Nick: Yeah, you were in a tough spot there.
Williams: It was a tough spot to move forward from Car Wheels, but I finally got over the hump. It took the Essence and World Without Tears albums. Now I can do whatever — I’ve passed that point.
Nick: I read somewhere that during the making of Car Wheels, you were sending lyrics to your father [the late poet Miller Williams] for feedback, and you came to a disagreement about the word "angel" in “Lake Charles.” Can you talk a bit about that?
Williams: I wanted my dad's approval. It’s good to have somebody you can show stuff to, who you look up to. I didn’t really have anyone else to do that with. That’s how I learned over the years because he taught creative writing; it was kind of like an apprenticeship almost.
When I was trying to finish “Lake Charles,” he suggested that part about “Did an angel whisper in your ear” – and he said, “Well, I don’t think you should use the world 'angel' 'cause you’ve already used it in that song 'Drunken Angel,' and now you’re using it again.” One of the rules of creative writing, he said, was not to keep using the same phrases and words over and over again. I told my dad, "In this case, I can’t change it; it’s got to be 'angel.'" We went back and forth, and he goes, “OK, fine, you can use 'angel' in this one, but you’ve used up your quota of 'angel'!” [laughs]
Over the years, that’s one of the ways I learned how to make things original. There’s only certain subjects you can write about — love, sex, death, pain, the different things you experience in life — but you gotta find unique ways of saying it.
Oly: Do you have advice for women musicians navigating through a male-dominated music industry?
Williams: Oh, boy, yeah. When you go into the studio, chances are you are gonna be the only woman unless you’re lucky.
It’s not any different than any other situation where you have to work with men, and some men are easier to work with than other men. Some people are easier to work with than other people.
As far as sexism goes and all that, women have to deal with that constantly. It took me years to find the right men I could work with. I’ve been in these situations where I wanted to do my vocals over; I just wanted to see, try it out. I would get this: “No, we’re out of time. When are you gonna learn to trust somebody?” Part of that was me being younger, insecure, and now I work with people that if I want to do something again, I do something again. We’re all on equal footing.
There’s a lot of women artists, but we need more producers, engineers, heads of labels, that sort of thing.
Oly: What were your first, last, and best concerts you ever attended?
Williams: The last concert was Jack White in Nashville; that was amazing.

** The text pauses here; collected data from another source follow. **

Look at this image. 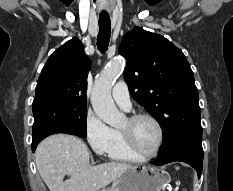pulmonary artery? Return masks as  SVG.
I'll list each match as a JSON object with an SVG mask.
<instances>
[{
  "label": "pulmonary artery",
  "mask_w": 233,
  "mask_h": 191,
  "mask_svg": "<svg viewBox=\"0 0 233 191\" xmlns=\"http://www.w3.org/2000/svg\"><path fill=\"white\" fill-rule=\"evenodd\" d=\"M112 97L119 107L124 110L130 109L131 103L128 86L124 81H119L115 84L112 90Z\"/></svg>",
  "instance_id": "1"
}]
</instances>
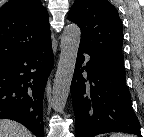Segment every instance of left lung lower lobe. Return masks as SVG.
Listing matches in <instances>:
<instances>
[{"label": "left lung lower lobe", "instance_id": "0a47b994", "mask_svg": "<svg viewBox=\"0 0 144 137\" xmlns=\"http://www.w3.org/2000/svg\"><path fill=\"white\" fill-rule=\"evenodd\" d=\"M86 55L87 64L82 66ZM84 70L88 73L89 82L82 76ZM70 90L77 137H93L107 132L141 137L123 65L94 55L80 45Z\"/></svg>", "mask_w": 144, "mask_h": 137}]
</instances>
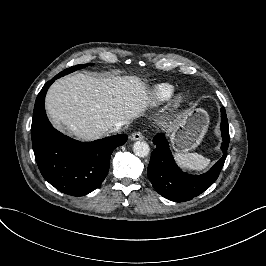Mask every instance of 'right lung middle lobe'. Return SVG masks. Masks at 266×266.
Wrapping results in <instances>:
<instances>
[{
  "mask_svg": "<svg viewBox=\"0 0 266 266\" xmlns=\"http://www.w3.org/2000/svg\"><path fill=\"white\" fill-rule=\"evenodd\" d=\"M89 65H91V64L87 63V64H83V65L73 66V67H70V68H68V69H66V70H64V71H62V72L59 73L58 75H59V76H64V75L69 74V73H71V72H73V71H75V70L81 69V68L86 67V66H89Z\"/></svg>",
  "mask_w": 266,
  "mask_h": 266,
  "instance_id": "right-lung-middle-lobe-1",
  "label": "right lung middle lobe"
}]
</instances>
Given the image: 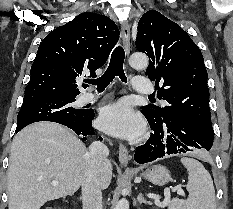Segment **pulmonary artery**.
Masks as SVG:
<instances>
[{
	"mask_svg": "<svg viewBox=\"0 0 233 209\" xmlns=\"http://www.w3.org/2000/svg\"><path fill=\"white\" fill-rule=\"evenodd\" d=\"M133 88L135 91L144 94H150L153 92V85L150 82V80L146 77L135 76L133 78ZM100 97L101 94L87 92L81 96V102L84 104L89 103L99 99Z\"/></svg>",
	"mask_w": 233,
	"mask_h": 209,
	"instance_id": "1",
	"label": "pulmonary artery"
}]
</instances>
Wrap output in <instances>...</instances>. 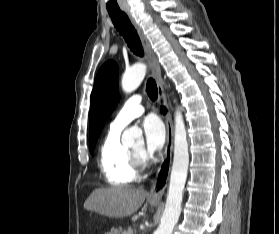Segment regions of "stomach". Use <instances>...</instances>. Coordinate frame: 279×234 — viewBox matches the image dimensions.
<instances>
[{"label": "stomach", "instance_id": "0dacf381", "mask_svg": "<svg viewBox=\"0 0 279 234\" xmlns=\"http://www.w3.org/2000/svg\"><path fill=\"white\" fill-rule=\"evenodd\" d=\"M149 203L152 206H156L159 202L158 201L149 200ZM107 234H117V232H111V233H107Z\"/></svg>", "mask_w": 279, "mask_h": 234}]
</instances>
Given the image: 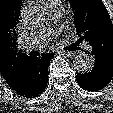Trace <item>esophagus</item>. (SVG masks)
Listing matches in <instances>:
<instances>
[{"label":"esophagus","mask_w":113,"mask_h":113,"mask_svg":"<svg viewBox=\"0 0 113 113\" xmlns=\"http://www.w3.org/2000/svg\"><path fill=\"white\" fill-rule=\"evenodd\" d=\"M60 52L64 53L68 57H73L76 54L75 51H60Z\"/></svg>","instance_id":"34e87169"}]
</instances>
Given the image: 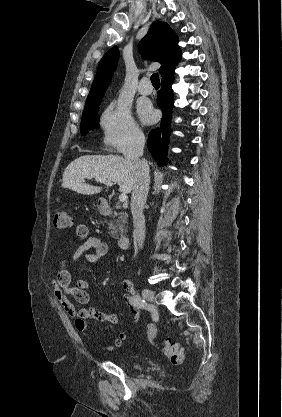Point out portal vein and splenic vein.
Returning <instances> with one entry per match:
<instances>
[{
	"label": "portal vein and splenic vein",
	"mask_w": 282,
	"mask_h": 417,
	"mask_svg": "<svg viewBox=\"0 0 282 417\" xmlns=\"http://www.w3.org/2000/svg\"><path fill=\"white\" fill-rule=\"evenodd\" d=\"M95 180H97V182H103V184H108V186H112L113 184L111 180H106V178H95ZM127 198V192H122V194H119V200H121V202H125Z\"/></svg>",
	"instance_id": "portal-vein-and-splenic-vein-1"
}]
</instances>
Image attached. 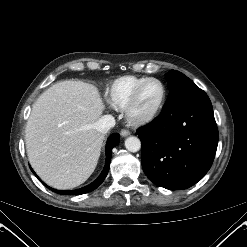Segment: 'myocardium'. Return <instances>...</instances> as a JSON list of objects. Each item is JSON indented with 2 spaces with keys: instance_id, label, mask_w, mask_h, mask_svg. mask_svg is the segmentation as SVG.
Segmentation results:
<instances>
[{
  "instance_id": "obj_1",
  "label": "myocardium",
  "mask_w": 247,
  "mask_h": 247,
  "mask_svg": "<svg viewBox=\"0 0 247 247\" xmlns=\"http://www.w3.org/2000/svg\"><path fill=\"white\" fill-rule=\"evenodd\" d=\"M150 82H157L162 87L161 100H160L157 108L152 113H150L146 116H143V117H137L132 113L133 106L135 105L142 89ZM166 99H167V88H166L165 84L158 78H154V77L147 78L146 80L141 82L139 85H137V87L133 90L132 94L130 95V97H129L128 101L126 102L125 107L123 109L124 114H125L127 120L133 124L142 125V124L150 123L154 119H156L158 117V115L161 113V111L165 105Z\"/></svg>"
}]
</instances>
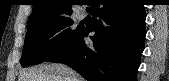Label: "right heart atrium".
Segmentation results:
<instances>
[{
    "instance_id": "d8ad5b80",
    "label": "right heart atrium",
    "mask_w": 169,
    "mask_h": 81,
    "mask_svg": "<svg viewBox=\"0 0 169 81\" xmlns=\"http://www.w3.org/2000/svg\"><path fill=\"white\" fill-rule=\"evenodd\" d=\"M61 36V31L57 30L55 32H53L52 36H51V40L52 41H57Z\"/></svg>"
}]
</instances>
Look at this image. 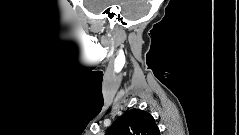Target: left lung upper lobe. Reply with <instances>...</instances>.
<instances>
[{
  "mask_svg": "<svg viewBox=\"0 0 239 135\" xmlns=\"http://www.w3.org/2000/svg\"><path fill=\"white\" fill-rule=\"evenodd\" d=\"M106 135H160V131L151 114L131 109L111 125Z\"/></svg>",
  "mask_w": 239,
  "mask_h": 135,
  "instance_id": "1",
  "label": "left lung upper lobe"
}]
</instances>
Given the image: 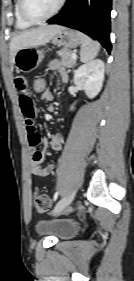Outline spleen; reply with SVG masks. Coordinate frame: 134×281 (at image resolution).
I'll list each match as a JSON object with an SVG mask.
<instances>
[{"instance_id": "obj_1", "label": "spleen", "mask_w": 134, "mask_h": 281, "mask_svg": "<svg viewBox=\"0 0 134 281\" xmlns=\"http://www.w3.org/2000/svg\"><path fill=\"white\" fill-rule=\"evenodd\" d=\"M100 50V44L92 40L85 34H81V51L80 60L82 62H89L93 60Z\"/></svg>"}]
</instances>
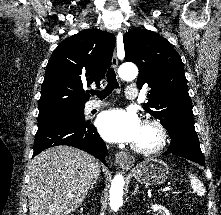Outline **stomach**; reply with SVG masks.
Here are the masks:
<instances>
[{
  "label": "stomach",
  "instance_id": "stomach-1",
  "mask_svg": "<svg viewBox=\"0 0 221 215\" xmlns=\"http://www.w3.org/2000/svg\"><path fill=\"white\" fill-rule=\"evenodd\" d=\"M137 182L145 185H159L165 182L169 174L168 165L159 159H148L134 169Z\"/></svg>",
  "mask_w": 221,
  "mask_h": 215
}]
</instances>
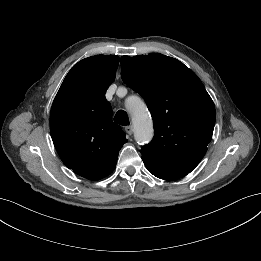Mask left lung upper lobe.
I'll list each match as a JSON object with an SVG mask.
<instances>
[{
    "mask_svg": "<svg viewBox=\"0 0 261 261\" xmlns=\"http://www.w3.org/2000/svg\"><path fill=\"white\" fill-rule=\"evenodd\" d=\"M122 80L147 103L154 138L141 149L143 161L191 172L212 139L214 103L196 74L179 60L153 53L121 58Z\"/></svg>",
    "mask_w": 261,
    "mask_h": 261,
    "instance_id": "obj_1",
    "label": "left lung upper lobe"
}]
</instances>
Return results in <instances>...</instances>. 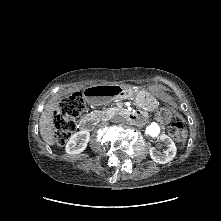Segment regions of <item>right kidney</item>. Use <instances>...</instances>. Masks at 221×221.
Returning a JSON list of instances; mask_svg holds the SVG:
<instances>
[{
    "mask_svg": "<svg viewBox=\"0 0 221 221\" xmlns=\"http://www.w3.org/2000/svg\"><path fill=\"white\" fill-rule=\"evenodd\" d=\"M90 139V133L88 131H79L71 136L66 144V153L79 154L83 152Z\"/></svg>",
    "mask_w": 221,
    "mask_h": 221,
    "instance_id": "right-kidney-1",
    "label": "right kidney"
}]
</instances>
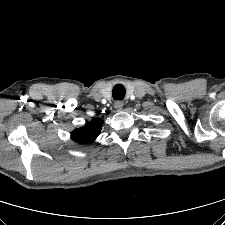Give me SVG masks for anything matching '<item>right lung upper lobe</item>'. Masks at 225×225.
Returning <instances> with one entry per match:
<instances>
[{"label":"right lung upper lobe","mask_w":225,"mask_h":225,"mask_svg":"<svg viewBox=\"0 0 225 225\" xmlns=\"http://www.w3.org/2000/svg\"><path fill=\"white\" fill-rule=\"evenodd\" d=\"M102 121L93 120L84 127L74 130L71 137L74 141L82 144L91 143L98 136L101 130Z\"/></svg>","instance_id":"cb5924a9"}]
</instances>
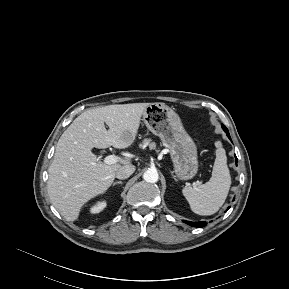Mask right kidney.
<instances>
[{
    "instance_id": "ca27d5eb",
    "label": "right kidney",
    "mask_w": 289,
    "mask_h": 289,
    "mask_svg": "<svg viewBox=\"0 0 289 289\" xmlns=\"http://www.w3.org/2000/svg\"><path fill=\"white\" fill-rule=\"evenodd\" d=\"M106 205L107 203L105 201L98 202L91 207L90 212L93 214L99 213L106 207Z\"/></svg>"
}]
</instances>
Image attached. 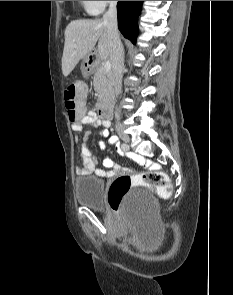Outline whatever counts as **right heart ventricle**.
Returning <instances> with one entry per match:
<instances>
[{"mask_svg":"<svg viewBox=\"0 0 233 295\" xmlns=\"http://www.w3.org/2000/svg\"><path fill=\"white\" fill-rule=\"evenodd\" d=\"M83 4H84V6H85V1H81Z\"/></svg>","mask_w":233,"mask_h":295,"instance_id":"1","label":"right heart ventricle"}]
</instances>
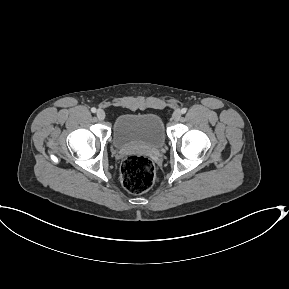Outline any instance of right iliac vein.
I'll return each mask as SVG.
<instances>
[{
  "mask_svg": "<svg viewBox=\"0 0 289 289\" xmlns=\"http://www.w3.org/2000/svg\"><path fill=\"white\" fill-rule=\"evenodd\" d=\"M96 115H97L99 120H104L105 116H106L104 110H102V109L97 110Z\"/></svg>",
  "mask_w": 289,
  "mask_h": 289,
  "instance_id": "obj_1",
  "label": "right iliac vein"
}]
</instances>
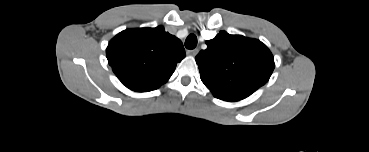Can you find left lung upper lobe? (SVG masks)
I'll list each match as a JSON object with an SVG mask.
<instances>
[{"instance_id": "left-lung-upper-lobe-1", "label": "left lung upper lobe", "mask_w": 369, "mask_h": 152, "mask_svg": "<svg viewBox=\"0 0 369 152\" xmlns=\"http://www.w3.org/2000/svg\"><path fill=\"white\" fill-rule=\"evenodd\" d=\"M196 56L200 78L216 98L242 100L264 85L274 70L270 50L259 40L221 31Z\"/></svg>"}]
</instances>
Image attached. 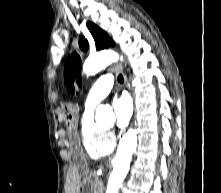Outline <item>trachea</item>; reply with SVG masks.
Instances as JSON below:
<instances>
[{
    "instance_id": "3493384b",
    "label": "trachea",
    "mask_w": 221,
    "mask_h": 193,
    "mask_svg": "<svg viewBox=\"0 0 221 193\" xmlns=\"http://www.w3.org/2000/svg\"><path fill=\"white\" fill-rule=\"evenodd\" d=\"M118 81H119L120 83H123V82H124V78H123V76H122L121 74L118 76Z\"/></svg>"
}]
</instances>
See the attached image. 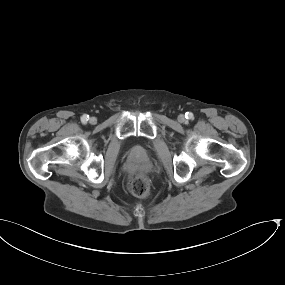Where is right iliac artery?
I'll use <instances>...</instances> for the list:
<instances>
[{
    "label": "right iliac artery",
    "instance_id": "right-iliac-artery-1",
    "mask_svg": "<svg viewBox=\"0 0 285 285\" xmlns=\"http://www.w3.org/2000/svg\"><path fill=\"white\" fill-rule=\"evenodd\" d=\"M88 119H89V116H88L87 114H84V115L81 117V122L85 124V123L88 121Z\"/></svg>",
    "mask_w": 285,
    "mask_h": 285
}]
</instances>
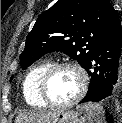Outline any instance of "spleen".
I'll return each instance as SVG.
<instances>
[{"mask_svg": "<svg viewBox=\"0 0 122 123\" xmlns=\"http://www.w3.org/2000/svg\"><path fill=\"white\" fill-rule=\"evenodd\" d=\"M81 111H85L87 114L89 123H106L104 117V109L98 103H85L78 107Z\"/></svg>", "mask_w": 122, "mask_h": 123, "instance_id": "1", "label": "spleen"}]
</instances>
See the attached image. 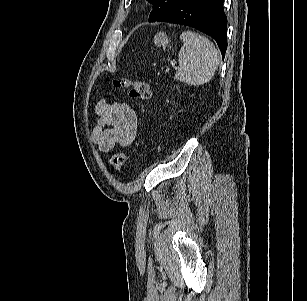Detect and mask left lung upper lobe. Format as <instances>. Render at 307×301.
I'll use <instances>...</instances> for the list:
<instances>
[{
	"label": "left lung upper lobe",
	"instance_id": "left-lung-upper-lobe-1",
	"mask_svg": "<svg viewBox=\"0 0 307 301\" xmlns=\"http://www.w3.org/2000/svg\"><path fill=\"white\" fill-rule=\"evenodd\" d=\"M153 4L149 22H155L167 14L179 0H148Z\"/></svg>",
	"mask_w": 307,
	"mask_h": 301
}]
</instances>
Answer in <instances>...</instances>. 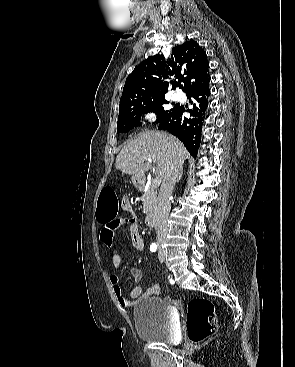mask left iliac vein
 Segmentation results:
<instances>
[{"label": "left iliac vein", "mask_w": 295, "mask_h": 367, "mask_svg": "<svg viewBox=\"0 0 295 367\" xmlns=\"http://www.w3.org/2000/svg\"><path fill=\"white\" fill-rule=\"evenodd\" d=\"M158 258L161 262H164L165 260V253L162 249L159 250V253H158Z\"/></svg>", "instance_id": "obj_1"}]
</instances>
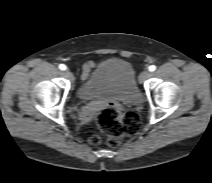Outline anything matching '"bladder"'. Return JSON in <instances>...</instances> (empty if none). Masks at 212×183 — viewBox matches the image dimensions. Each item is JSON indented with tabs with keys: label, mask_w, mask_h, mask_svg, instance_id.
I'll return each instance as SVG.
<instances>
[{
	"label": "bladder",
	"mask_w": 212,
	"mask_h": 183,
	"mask_svg": "<svg viewBox=\"0 0 212 183\" xmlns=\"http://www.w3.org/2000/svg\"><path fill=\"white\" fill-rule=\"evenodd\" d=\"M77 95L85 101L114 100L131 105L141 102L132 66L118 58L101 61L80 84Z\"/></svg>",
	"instance_id": "1"
}]
</instances>
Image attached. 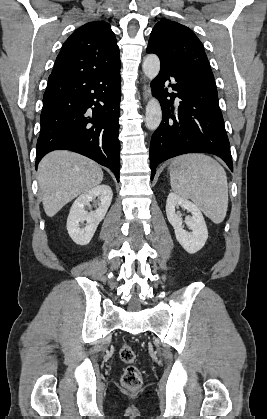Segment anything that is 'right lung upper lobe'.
I'll use <instances>...</instances> for the list:
<instances>
[{"instance_id":"cb5924a9","label":"right lung upper lobe","mask_w":267,"mask_h":419,"mask_svg":"<svg viewBox=\"0 0 267 419\" xmlns=\"http://www.w3.org/2000/svg\"><path fill=\"white\" fill-rule=\"evenodd\" d=\"M120 64L119 47L104 21L84 24L63 44L52 74L93 72Z\"/></svg>"}]
</instances>
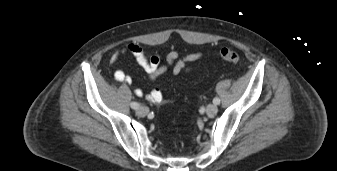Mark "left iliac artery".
Listing matches in <instances>:
<instances>
[{"label":"left iliac artery","instance_id":"1","mask_svg":"<svg viewBox=\"0 0 337 171\" xmlns=\"http://www.w3.org/2000/svg\"><path fill=\"white\" fill-rule=\"evenodd\" d=\"M213 103H214L215 105L220 104V99L217 98V97H215V98L213 99Z\"/></svg>","mask_w":337,"mask_h":171}]
</instances>
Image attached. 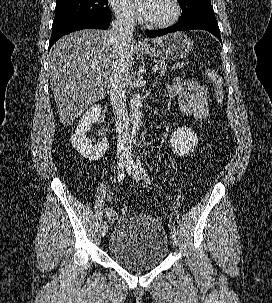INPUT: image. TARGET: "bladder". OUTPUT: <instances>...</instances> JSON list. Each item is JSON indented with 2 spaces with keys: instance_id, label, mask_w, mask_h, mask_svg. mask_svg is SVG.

The first concert, I can’t remember exactly, but it would have been, and you’re gonna laugh, but I was about 14 or something living in New Orleans: Peter, Paul & Mary. The best concert is probably Bob Dylan, but not now, though. I didn’t see him in the '60s; I saw him in the '80s when Tom Petty was playing with him and he had Neil Young sit in. He was still doing his songs, the original melodies instead of just sitting up there where you couldn’t even recognize the song. I never got to see the Doors, one of my favorite bands, or the Rolling Stones back then.
Oly: What can a newcomer like me look forward to at your show?
Williams: A great band — I’ve been with them for a while now. We love to play live, and we love to rock out; it’s not just going to be a bunch of sad, slow songs.
Oly: I look forward to crying a little bit too. Your songs are very cathartic.
Williams: We’ll fit that in there too.
Lucinda Williams. With Drive-By Truckers. 7:30 p.m. Saturday, February 2, at Parker Playhouse, 707 NE Eighth St., Fort Lauderdale; parkerplayhouse.com. Tickets cost $37.50 to $67.50 via ticketmaster.com.